Eu acredito que toda pessoa LGBTQIA+ tenha mãe, tenha pai, tem irmão, tem um primo, tem amigo. Então eu não vi a população de Maringá revoltada. Eu não vi a população de Maringá assim se sentindo ameaçada com o conselho. O que nós vimos foi um grupo seleto de pessoas conservadoras ligadas às igrejas de cunho religioso conservador querendo boicotar, entendeu? Algumas pessoas ligadas a movimentos políticos de extrema-direita querendo nos boicotar. Não era a sociedade maringaense, eram pessoas com pensamentos conservadores com pensamentos errôneos referentes ao ser humano LGBT, entendeu? Porque as pessoas têm que entender que o nosso estado é laico. E quando o nosso estado é laico, ele simplesmente diverge a opinião religiosa do ser civil.
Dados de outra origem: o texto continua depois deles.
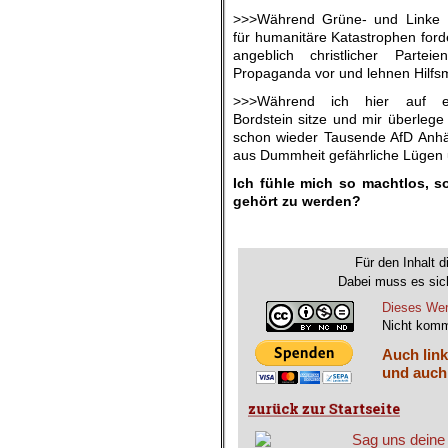
>>>Während Grüne- und Linke Pol
für humanitäre Katastrophen forde
angeblich christlicher Part
Propaganda vor und lehnen Hilf
>>>Während ich hier auf e
Bordstein sitze und mir überleg
schon wieder Tausende AfD Anhä
aus Dummheit gefährliche Lügen u
Ich fühle mich so machtlos, 
gehört zu werden?
Für den Inhalt d
Dabei muss es sich
Dieses Wer
Nicht komm
Auch link
und auch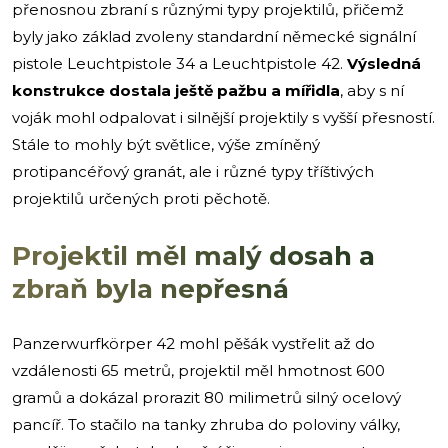
přenosnou zbraní s různými typy projektilů, přičemž
byly jako základ zvoleny standardní německé signální
pistole Leuchtpistole 34 a Leuchtpistole 42.
Výsledná
konstrukce dostala ještě pažbu a mířidla
, aby s ní
voják mohl odpalovat i silnější projektily s vyšší přesností.
Stále to mohly být světlice, výše zmíněný
protipancéřový granát, ale i různé typy tříštivých
projektilů určených proti pěchotě.
Projektil měl malý dosah a
zbraň byla nepřesná
Panzerwurfkörper 42 mohl pěšák vystřelit až do
vzdálenosti 65 metrů, projektil měl hmotnost 600
gramů a dokázal prorazit 80 milimetrů silný ocelový
pancíř. To stačilo na tanky zhruba do poloviny války,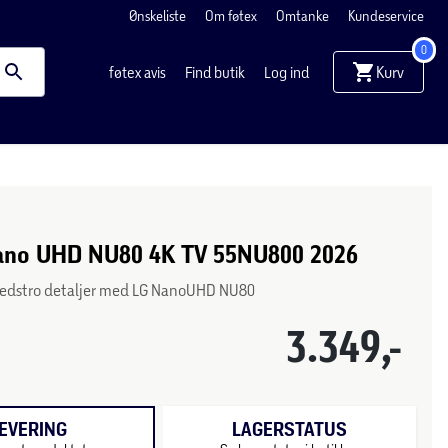
Ønskeliste
Om føtex
Omtanke
Kundeservice
0
Kurv
føtex avis
Find butik
Log ind
ano UHD NU80 4K TV 55NU800 2026
ghedstro detaljer med LG NanoUHD NU80
3.349,-
EVERING
LAGERSTATUS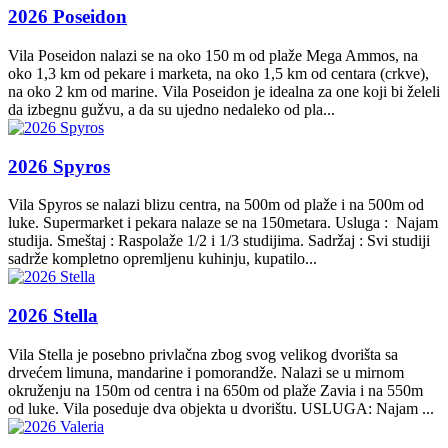
2026 Poseidon
Vila Poseidon nalazi se na oko 150 m od plaže Mega Ammos, na
oko 1,3 km od pekare i marketa, na oko 1,5 km od centara (crkve),
na oko 2 km od marine. Vila Poseidon je idealna za one koji bi želeli
da izbegnu gužvu, a da su ujedno nedaleko od pla...
2026 Spyros
Vila Spyros se nalazi blizu centra, na 500m od plaže i na 500m od
luke. Supermarket i pekara nalaze se na 150metara. Usluga : Najam
studija. Smeštaj : Raspolaže 1/2 i 1/3 studijima. Sadržaj : Svi studiji
sadrže kompletno opremljenu kuhinju, kupatilo...
2026 Stella
Vila Stella je posebno privlačna zbog svog velikog dvorišta sa
drvećem limuna, mandarine i pomorandže. Nalazi se u mirnom
okruženju na 150m od centra i na 650m od plaže Zavia i na 550m
od luke. Vila poseduje dva objekta u dvorištu. USLUGA: Najam ...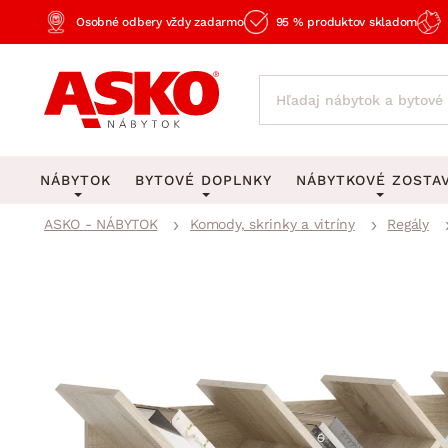
Osobné odbery vždy zadarmo
95 % produktov skladom
NÁBYTOK
BYTOVÉ DOPLNKY
NÁBYTKOVÉ ZOSTA
ASKO - NÁBYTOK
Komody, skrinky a vitríny
Regály
KOBERCE
OSVETLENIE
Obývacie zost
Veľké a stredné koberce
Stolové lampy a lampi
Spálňové zost
Behúne a malé koberce
Stropné osvetlenie
Kancelárske zos
Obývacia izba
Detské koberce
Lustre a závesné svieti
Kuchynské zost
Spálňa
Kúpeľňové predložky
Stojacie lampy
Detské zosta
Pracovňa a kancelária
Zobrazit vše
Zobrazit vše
Predsieňové zos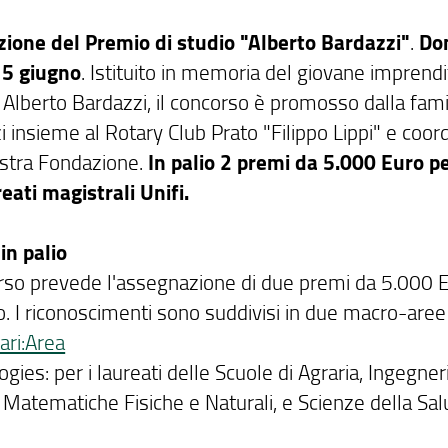
zione del Premio di studio "Alberto Bardazzi"
.
Do
l 5 giugno
. Istituito in memoria del giovane imprend
 Alberto Bardazzi, il concorso è promosso dalla fami
 insieme al Rotary Club Prato "Filippo Lippi" e coor
ostra Fondazione.
In palio 2 premi da 5.000 Euro p
eati magistrali Unifi.
in palio
orso prevede l'assegnazione di due premi da 5.000 
o. I riconoscimenti sono suddivisi in due macro-aree
nari:Area
gies: per i laureati delle Scuole di Agraria, Ingegneri
 Matematiche Fisiche e Naturali, e Scienze della Sal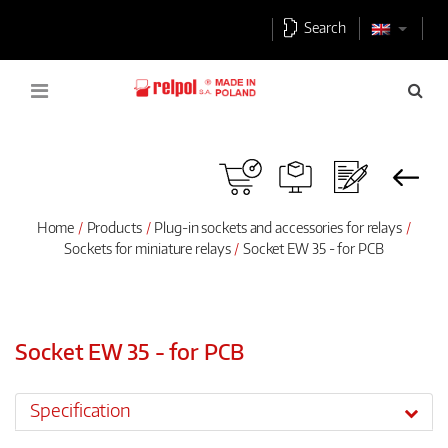
Search
Home
Products
Plug-in sockets and accessories for relays
Sockets for miniature relays
Socket EW 35 - for PCB
Socket EW 35 - for PCB
Specification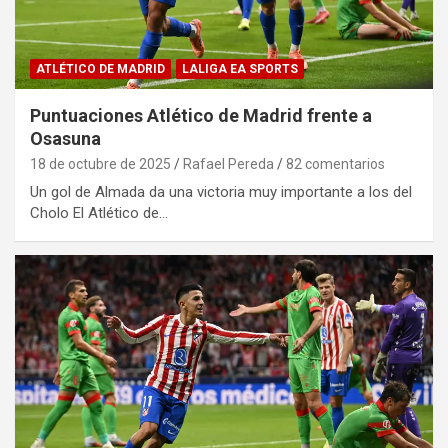
ATLÉTICO DE MADRID
LALIGA EA SPORTS
Puntuaciones Atlético de Madrid frente a
Osasuna
18 de octubre de 2025
Rafael Pereda
82 comentarios
Un gol de Almada da una victoria muy importante a los del
Cholo El Atlético de…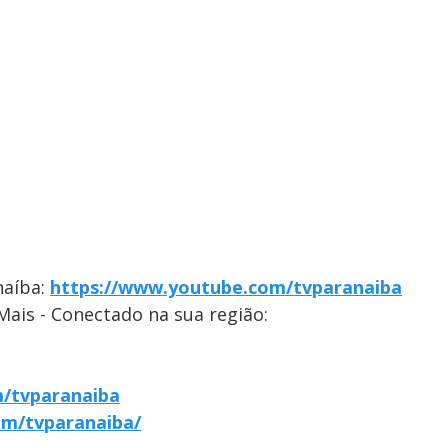
naíba:
https://www.youtube.com/tvparanaiba
Mais - Conectado na sua região:
/tvparanaiba
om/tvparanaiba/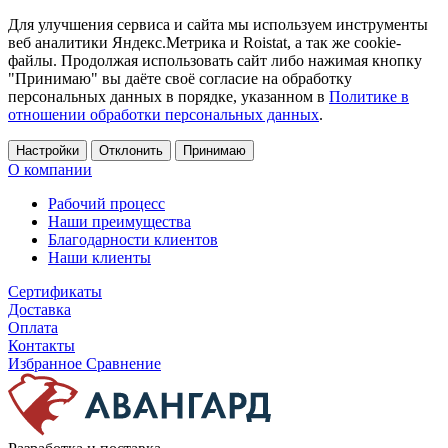
Для улучшения сервиса и сайта мы используем инструменты
веб аналитики Яндекс.Метрика и Roistat, а так же cookie-
файлы. Продолжая использовать сайт либо нажимая кнопку
"Принимаю" вы даёте своё согласие на обработку
персональных данных в порядке, указанном в
Политике в
отношении обработки персональных данных
.
Настройки
Отклонить
Принимаю
О компании
Рабочий процесс
Наши преимущества
Благодарности клиентов
Наши клиенты
Сертификаты
Доставка
Оплата
Контакты
Избранное
Сравнение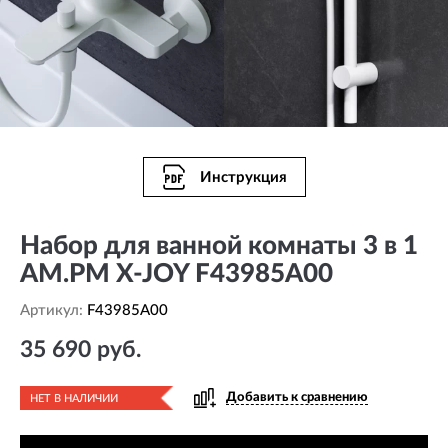
Инструкция
Набор для ванной комнаты 3 в 1
AM.PM X-JOY F43985A00
Артикул:
F43985A00
35 690 руб.
Добавить к сравнению
НЕТ В НАЛИЧИИ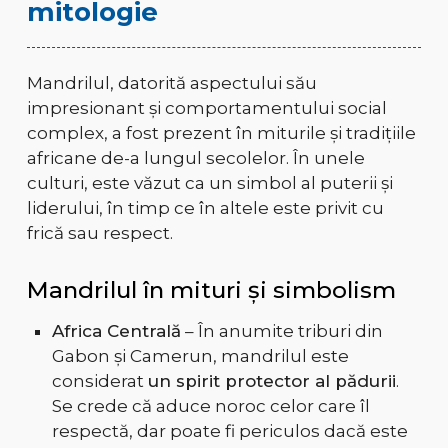
mitologie
Mandrilul, datorită aspectului său
impresionant și comportamentului social
complex, a fost prezent în miturile și tradițiile
africane de-a lungul secolelor. În unele
culturi, este văzut ca un simbol al puterii și
liderului, în timp ce în altele este privit cu
frică sau respect.
Mandrilul în mituri și simbolism
Africa Centrală
– În anumite triburi din
Gabon și Camerun, mandrilul este
considerat
un spirit protector al pădurii
.
Se crede că aduce noroc celor care îl
respectă, dar poate fi periculos dacă este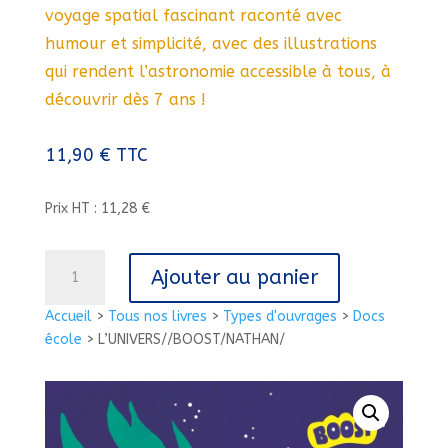
voyage spatial fascinant raconté avec
humour et simplicité, avec des illustrations
qui rendent l’astronomie accessible à tous, à
découvrir dès 7 ans !
11,90
€
TTC
Prix HT : 11,28 €
quantité
Ajouter au panier
de
L'UNIVERS//BOOST/NATHAN/
Accueil
>
Tous nos livres
>
Types d'ouvrages
>
Docs
école
>
L’UNIVERS//BOOST/NATHAN/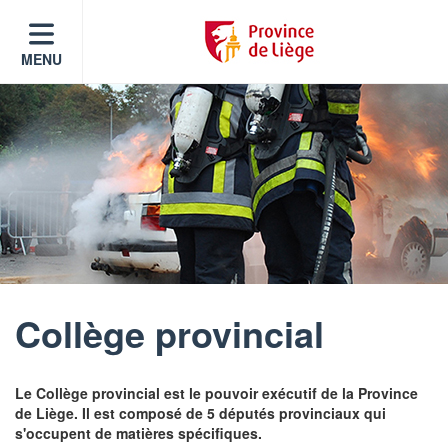
MENU
Collège provincial
Le Collège provincial est le pouvoir exécutif de la Province
de Liège. Il est composé de 5 députés provinciaux qui
s'occupent de matières spécifiques.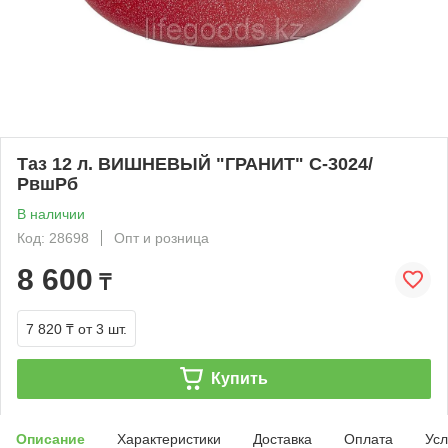
Таз 12 л. ВИШНЕВЫЙ "ГРАНИТ" С-3024/
РвшРб
В наличии
Код: 28698
Опт и розница
8 600
₸
7 820 ₸
от 3 шт.
Купить
Описание
Характеристики
Доставка
Оплата
Усл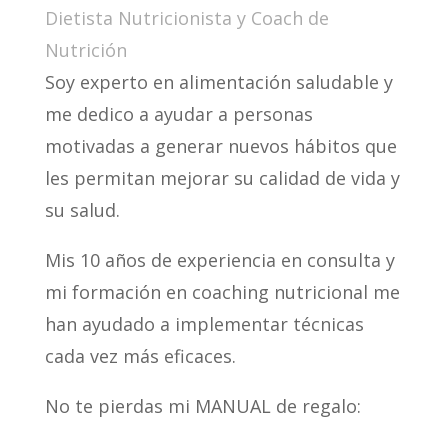
Dietista Nutricionista y Coach de
Nutrición
Soy experto en alimentación saludable y
me dedico a ayudar a personas
motivadas a generar nuevos hábitos que
les permitan mejorar su calidad de vida y
su salud.
Mis 10 años de experiencia en consulta y
mi formación en coaching nutricional me
han ayudado a implementar técnicas
cada vez más eficaces.
No te pierdas mi MANUAL de regalo: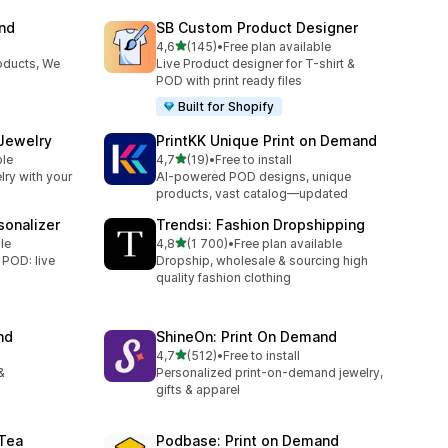
and
SB Custom Product Designer
z 5 hvězd
l
4,6
(145)
•
Free plan available
22
Celkový počet recenzí: 145
oducts, We
Live Product designer for T-shirt &
POD with print ready files
Built for Shopify
 Jewelry
PrintKK Unique Print on Demand
z 5 hvězd
ble
4,7
(19)
•
Free to install
Celkový počet recenzí: 19
lry with your
AI-powered POD designs, unique
products, vast catalog—updated
sonalizer
Trendsi: Fashion Dropshipping
z 5 hvězd
le
4,8
(1 700)
•
Free plan available
Celkový počet recenzí: 1700
 POD: live
Dropship, wholesale & sourcing high
quality fashion clothing
nd
ShineOn: Print On Demand
z 5 hvězd
4,7
(512)
•
Free to install
Celkový počet recenzí: 512
&
Personalized print-on-demand jewelry,
gifts & apparel
 Tea
Podbase: Print on Demand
E nós pessoas LGBTs pagamos nossos impostos, nós somos cidadãos, entendeu? Nós elegemos inclusive esses vereadores, elegemos o prefeito. Inclusive eu votei no prefeito no processo de segundo turno. Então assim, é assustador. Porque não era a população, era um grupo que eu posso dizer de extrema ignorância. Um grupo ignorante de pessoas que simplesmente não estavam nos vendo enquanto os seres humanos, e sim abominações demoníacas, seres que foram simplesmente criados por um demônio. Esqueceram que nós fazemos parte de uma sociedade e essa sociedade, ela delibera e limita direitos e deveres.
Não é porque eu sou LGBT, que eu sou uma mulher trans, que eu não deva ter o meu direito e eu também não tenha minha obrigação como cidadã. Então eles não nos vêem quanto a isso. Eles nos vêem como abominações. Então é bastante assustador. E dói, dói muito. Eu posso garantir isso, o preconceito, a transfobia ela dói e ela mata.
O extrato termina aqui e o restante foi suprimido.